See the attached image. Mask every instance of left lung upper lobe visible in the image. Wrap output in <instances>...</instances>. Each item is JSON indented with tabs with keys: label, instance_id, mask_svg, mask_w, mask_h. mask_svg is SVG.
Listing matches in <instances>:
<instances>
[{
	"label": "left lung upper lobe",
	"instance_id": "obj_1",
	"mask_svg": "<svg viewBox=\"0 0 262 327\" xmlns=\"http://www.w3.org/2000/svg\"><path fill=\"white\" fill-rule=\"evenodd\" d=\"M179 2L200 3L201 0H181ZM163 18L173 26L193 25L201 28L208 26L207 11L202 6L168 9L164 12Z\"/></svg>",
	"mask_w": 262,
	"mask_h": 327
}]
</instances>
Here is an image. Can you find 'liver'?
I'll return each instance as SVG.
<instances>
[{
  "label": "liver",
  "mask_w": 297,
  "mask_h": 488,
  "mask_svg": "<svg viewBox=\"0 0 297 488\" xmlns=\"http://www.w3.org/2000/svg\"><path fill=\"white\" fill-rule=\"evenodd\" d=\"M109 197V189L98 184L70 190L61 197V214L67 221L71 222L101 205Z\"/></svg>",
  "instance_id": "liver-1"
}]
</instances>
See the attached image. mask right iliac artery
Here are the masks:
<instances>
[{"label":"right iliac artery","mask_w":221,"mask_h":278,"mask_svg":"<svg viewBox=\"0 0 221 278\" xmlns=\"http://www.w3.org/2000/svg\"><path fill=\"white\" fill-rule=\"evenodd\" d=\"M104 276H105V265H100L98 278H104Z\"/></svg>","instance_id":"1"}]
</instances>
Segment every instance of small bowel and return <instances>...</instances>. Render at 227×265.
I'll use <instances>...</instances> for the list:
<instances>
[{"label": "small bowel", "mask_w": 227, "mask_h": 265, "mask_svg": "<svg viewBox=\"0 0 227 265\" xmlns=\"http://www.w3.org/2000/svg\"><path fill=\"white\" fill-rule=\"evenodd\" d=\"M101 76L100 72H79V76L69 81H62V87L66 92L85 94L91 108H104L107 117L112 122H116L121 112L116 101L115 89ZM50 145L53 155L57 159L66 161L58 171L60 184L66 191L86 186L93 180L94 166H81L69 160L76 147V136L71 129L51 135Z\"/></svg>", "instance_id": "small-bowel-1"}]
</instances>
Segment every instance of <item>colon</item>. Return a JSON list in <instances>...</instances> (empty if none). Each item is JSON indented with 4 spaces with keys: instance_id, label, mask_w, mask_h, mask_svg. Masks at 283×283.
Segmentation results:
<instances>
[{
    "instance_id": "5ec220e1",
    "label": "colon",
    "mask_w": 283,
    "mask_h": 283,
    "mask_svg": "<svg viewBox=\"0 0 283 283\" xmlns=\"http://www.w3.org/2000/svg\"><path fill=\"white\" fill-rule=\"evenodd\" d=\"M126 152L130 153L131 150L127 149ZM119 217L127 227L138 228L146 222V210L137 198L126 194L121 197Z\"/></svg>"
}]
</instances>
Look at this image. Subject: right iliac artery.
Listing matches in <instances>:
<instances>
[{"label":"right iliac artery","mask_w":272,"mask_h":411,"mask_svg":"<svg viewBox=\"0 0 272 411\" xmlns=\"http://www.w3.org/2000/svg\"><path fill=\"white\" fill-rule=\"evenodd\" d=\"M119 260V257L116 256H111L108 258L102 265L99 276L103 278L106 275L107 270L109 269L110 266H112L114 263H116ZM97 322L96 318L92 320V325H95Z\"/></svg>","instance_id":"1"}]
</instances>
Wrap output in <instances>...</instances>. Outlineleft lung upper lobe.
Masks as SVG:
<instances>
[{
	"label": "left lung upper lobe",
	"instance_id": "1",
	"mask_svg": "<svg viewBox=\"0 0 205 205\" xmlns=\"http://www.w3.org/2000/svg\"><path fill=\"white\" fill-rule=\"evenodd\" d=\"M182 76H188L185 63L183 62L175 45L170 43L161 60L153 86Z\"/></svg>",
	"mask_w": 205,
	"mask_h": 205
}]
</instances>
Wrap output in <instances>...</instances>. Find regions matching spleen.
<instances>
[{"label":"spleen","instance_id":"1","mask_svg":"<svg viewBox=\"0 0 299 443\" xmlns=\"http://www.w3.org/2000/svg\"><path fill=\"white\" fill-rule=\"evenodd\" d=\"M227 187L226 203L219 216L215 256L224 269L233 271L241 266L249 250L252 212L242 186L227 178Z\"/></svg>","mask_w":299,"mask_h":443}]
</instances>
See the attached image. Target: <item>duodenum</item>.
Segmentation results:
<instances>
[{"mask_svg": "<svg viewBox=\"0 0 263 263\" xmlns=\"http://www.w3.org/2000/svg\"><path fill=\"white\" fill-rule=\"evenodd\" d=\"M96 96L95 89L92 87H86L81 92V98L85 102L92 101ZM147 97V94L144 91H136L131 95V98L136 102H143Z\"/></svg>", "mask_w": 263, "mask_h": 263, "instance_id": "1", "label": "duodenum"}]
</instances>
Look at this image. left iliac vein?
────────────────────────────────────────
Work instructions: Repeat the line containing "Wrap output in <instances>...</instances>. Outlineleft" and all subsequent lines through the final line of the data, exactly and with no others.

Final answer:
Wrap output in <instances>...</instances>. Outlineleft lung upper lobe.
Masks as SVG:
<instances>
[{
	"label": "left lung upper lobe",
	"instance_id": "1",
	"mask_svg": "<svg viewBox=\"0 0 205 205\" xmlns=\"http://www.w3.org/2000/svg\"><path fill=\"white\" fill-rule=\"evenodd\" d=\"M182 76H188L185 63L183 62L175 45L170 43L161 60L153 86Z\"/></svg>",
	"mask_w": 205,
	"mask_h": 205
}]
</instances>
Wrap output in <instances>...</instances>. Find regions matching spleen.
<instances>
[{"label":"spleen","instance_id":"1","mask_svg":"<svg viewBox=\"0 0 299 443\" xmlns=\"http://www.w3.org/2000/svg\"><path fill=\"white\" fill-rule=\"evenodd\" d=\"M227 187L226 203L219 216L215 256L224 269L233 271L241 266L249 250L252 212L242 186L227 178Z\"/></svg>","mask_w":299,"mask_h":443}]
</instances>
See the attached image. Target: <item>duodenum</item>.
Segmentation results:
<instances>
[{"mask_svg": "<svg viewBox=\"0 0 263 263\" xmlns=\"http://www.w3.org/2000/svg\"><path fill=\"white\" fill-rule=\"evenodd\" d=\"M96 96L95 89L92 87H86L81 92V98L85 102L92 101ZM147 97V94L144 91H136L131 95V98L136 102H143Z\"/></svg>", "mask_w": 263, "mask_h": 263, "instance_id": "1", "label": "duodenum"}]
</instances>
Look at this image. left iliac vein?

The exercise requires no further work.